From 1983 to 1994, painter Bob Ross was a purveyor of happy little things. His Joy of Painting program was a PBS hit that endeared Ross to several generations, many of whom found his relaxed approach to art soothing.
Now, the first-ever painting he did for the show, titled A Walk in the Woods, has surfaced. If you’ve got $9.8 million, you can own it.
According to The Washington Post, the painting has been in the possession of a single owner for the past four decades—a volunteer at the PBS station in Virginia where the episode was produced. Ross donated the painting, which was auctioned off by the station. The volunteer likely paid around $100 or less for it.
The owner recently approached art dealer Modern Artifact in Minneapolis, which acquired the painting for an undisclosed sum and is now offering it to the public for $9.8 million.
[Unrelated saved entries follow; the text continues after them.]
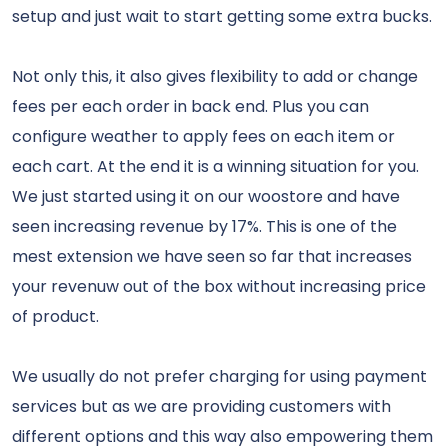
setup and just wait to start getting some extra bucks.
Not only this, it also gives flexibility to add or change
fees per each order in back end. Plus you can
configure weather to apply fees on each item or
each cart. At the end it is a winning situation for you.
We just started using it on our woostore and have
seen increasing revenue by 17%. This is one of the
mest extension we have seen so far that increases
your revenuw out of the box without increasing price
of product.
We usually do not prefer charging for using payment
services but as we are providing customers with
different options and this way also empowering them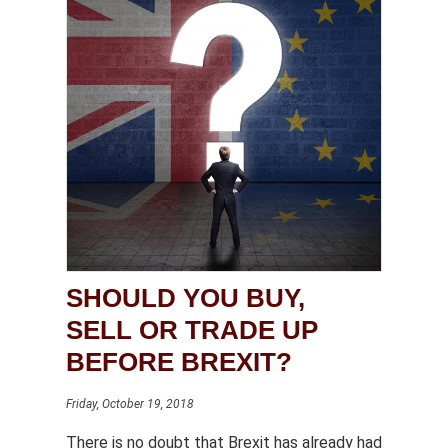
SHOULD YOU BUY,
SELL OR TRADE UP
BEFORE BREXIT?
Friday, October 19, 2018
There is no doubt that Brexit has already had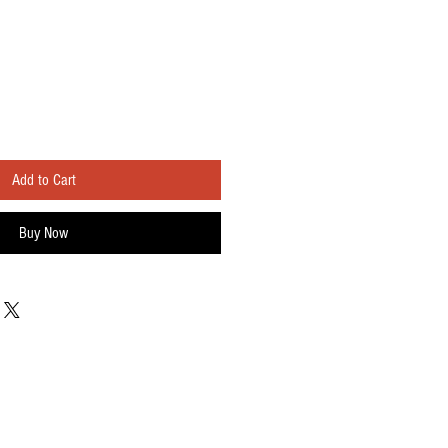
Add to Cart
Buy Now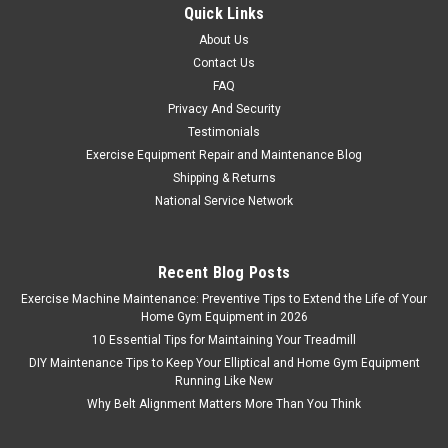
Quick Links
About Us
Contact Us
FAQ
Privacy And Security
Testimonials
Exercise Equipment Repair and Maintenance Blog
Shipping & Returns
National Service Network
Recent Blog Posts
Exercise Machine Maintenance: Preventive Tips to Extend the Life of Your
Home Gym Equipment in 2026
10 Essential Tips for Maintaining Your Treadmill
DIY Maintenance Tips to Keep Your Elliptical and Home Gym Equipment
Running Like New
Why Belt Alignment Matters More Than You Think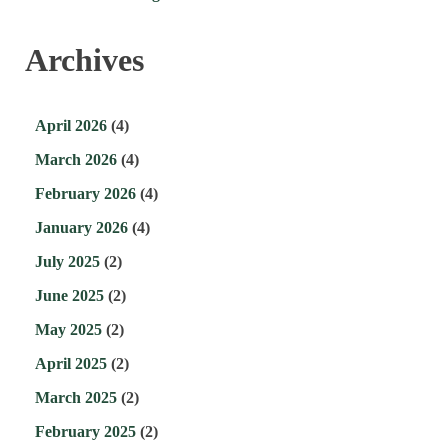
Archives
April 2026
(4)
March 2026
(4)
February 2026
(4)
January 2026
(4)
July 2025
(2)
June 2025
(2)
May 2025
(2)
April 2025
(2)
March 2025
(2)
February 2025
(2)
The work—which, true to form for Ross, depicts a tree-lined pathway—was authenticated by Bob Ross Inc., the rights holder to Ross’s show. Analyzing the painting against the footage allowed the company to confirm it was not only a Ross original, but the exact painting used in the show. (Ross often painted three versions: one before taping, one during, and one for future reference.)
Most Ross originals wound up with Bob Ross Inc., which has made donations to the Smithsonian and sometimes loans out paintings for exhibit but otherwise keeps them stored at their Virginia headquarters. Occasionally, a piece will emerge for sale that was auctioned off by PBS or offered by Ross himself. In 2019, a painting sold by the artist during an art fair in Anchorage in 1980 for $60 surfaced. It was purchased by Modern Artifact for $10,000. That now sounds like a bargain.